(Dataset records)
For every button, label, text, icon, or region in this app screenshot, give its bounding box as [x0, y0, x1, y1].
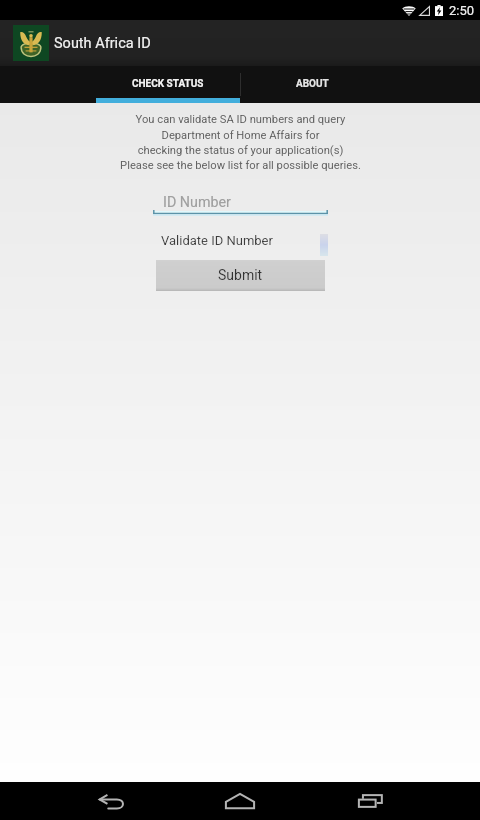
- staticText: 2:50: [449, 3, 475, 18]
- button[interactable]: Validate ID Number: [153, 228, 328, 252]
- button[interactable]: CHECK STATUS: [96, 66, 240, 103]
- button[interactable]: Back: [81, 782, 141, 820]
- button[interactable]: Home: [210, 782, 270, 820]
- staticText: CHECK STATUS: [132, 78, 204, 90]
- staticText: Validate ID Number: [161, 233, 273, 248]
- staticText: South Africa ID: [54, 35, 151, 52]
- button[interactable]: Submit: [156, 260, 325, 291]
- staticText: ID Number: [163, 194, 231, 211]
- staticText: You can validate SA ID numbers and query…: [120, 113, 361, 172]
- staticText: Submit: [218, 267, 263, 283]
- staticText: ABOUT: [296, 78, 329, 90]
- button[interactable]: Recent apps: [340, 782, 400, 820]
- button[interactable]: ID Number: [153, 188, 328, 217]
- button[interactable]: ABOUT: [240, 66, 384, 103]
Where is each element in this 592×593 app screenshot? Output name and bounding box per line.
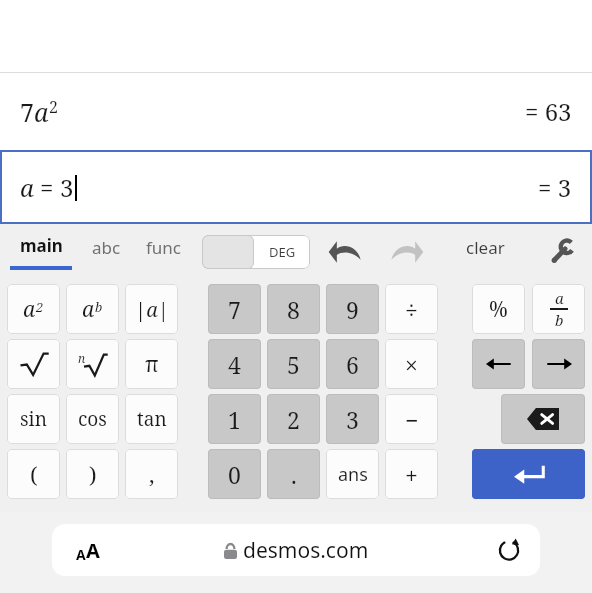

...

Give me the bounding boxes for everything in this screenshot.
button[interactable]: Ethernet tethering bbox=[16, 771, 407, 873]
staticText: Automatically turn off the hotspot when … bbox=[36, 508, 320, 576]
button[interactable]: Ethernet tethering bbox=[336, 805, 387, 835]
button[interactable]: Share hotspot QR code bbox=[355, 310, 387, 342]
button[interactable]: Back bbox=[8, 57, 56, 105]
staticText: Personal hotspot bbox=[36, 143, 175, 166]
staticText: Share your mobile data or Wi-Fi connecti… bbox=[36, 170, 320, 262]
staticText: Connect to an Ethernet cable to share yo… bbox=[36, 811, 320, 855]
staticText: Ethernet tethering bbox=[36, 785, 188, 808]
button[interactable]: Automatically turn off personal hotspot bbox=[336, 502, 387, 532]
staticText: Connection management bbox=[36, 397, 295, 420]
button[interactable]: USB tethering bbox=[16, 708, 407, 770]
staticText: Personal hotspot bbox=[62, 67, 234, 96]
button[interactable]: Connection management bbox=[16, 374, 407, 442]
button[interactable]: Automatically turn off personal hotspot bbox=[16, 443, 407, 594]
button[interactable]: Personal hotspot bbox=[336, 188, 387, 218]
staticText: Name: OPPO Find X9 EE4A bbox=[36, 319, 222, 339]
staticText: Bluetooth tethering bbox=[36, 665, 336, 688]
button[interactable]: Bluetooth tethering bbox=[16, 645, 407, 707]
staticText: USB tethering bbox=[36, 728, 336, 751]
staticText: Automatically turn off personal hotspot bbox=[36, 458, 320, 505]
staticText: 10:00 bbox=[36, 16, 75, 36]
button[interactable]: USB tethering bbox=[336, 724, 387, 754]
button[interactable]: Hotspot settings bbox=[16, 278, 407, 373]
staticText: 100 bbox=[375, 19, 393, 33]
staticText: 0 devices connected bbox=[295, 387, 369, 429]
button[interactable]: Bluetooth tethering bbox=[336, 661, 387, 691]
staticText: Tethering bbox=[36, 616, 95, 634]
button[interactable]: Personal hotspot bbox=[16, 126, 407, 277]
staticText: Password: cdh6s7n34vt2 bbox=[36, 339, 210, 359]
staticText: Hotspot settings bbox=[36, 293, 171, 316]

> [Exercise] When copying from the data above, print only the lines from the line containing "For every button, label, text, icon, or" to the line containing "Where is each", exactly, and leave the pictures out.

> [Written response]
For every button, label, text, icon, or region in this app screenshot, give its bounding box as [x0, y0, x1, y1].
- staticText: 2:50: [449, 3, 475, 18]
- button[interactable]: Validate ID Number: [153, 228, 328, 252]
- button[interactable]: CHECK STATUS: [96, 66, 240, 103]
- button[interactable]: Back: [81, 782, 141, 820]
- button[interactable]: Home: [210, 782, 270, 820]
- staticText: CHECK STATUS: [132, 78, 204, 90]
- staticText: Validate ID Number: [161, 233, 273, 248]
- staticText: South Africa ID: [54, 35, 151, 52]
- button[interactable]: Submit: [156, 260, 325, 291]
- staticText: ID Number: [163, 194, 231, 211]
- staticText: You can validate SA ID numbers and query…: [120, 113, 361, 172]
- staticText: Submit: [218, 267, 263, 283]
- staticText: ABOUT: [296, 78, 329, 90]
- button[interactable]: Recent apps: [340, 782, 400, 820]
- button[interactable]: ID Number: [153, 188, 328, 217]
- button[interactable]: ABOUT: [240, 66, 384, 103]
Where is each element in this 592×593 app screenshot? Output name and bounding box per line.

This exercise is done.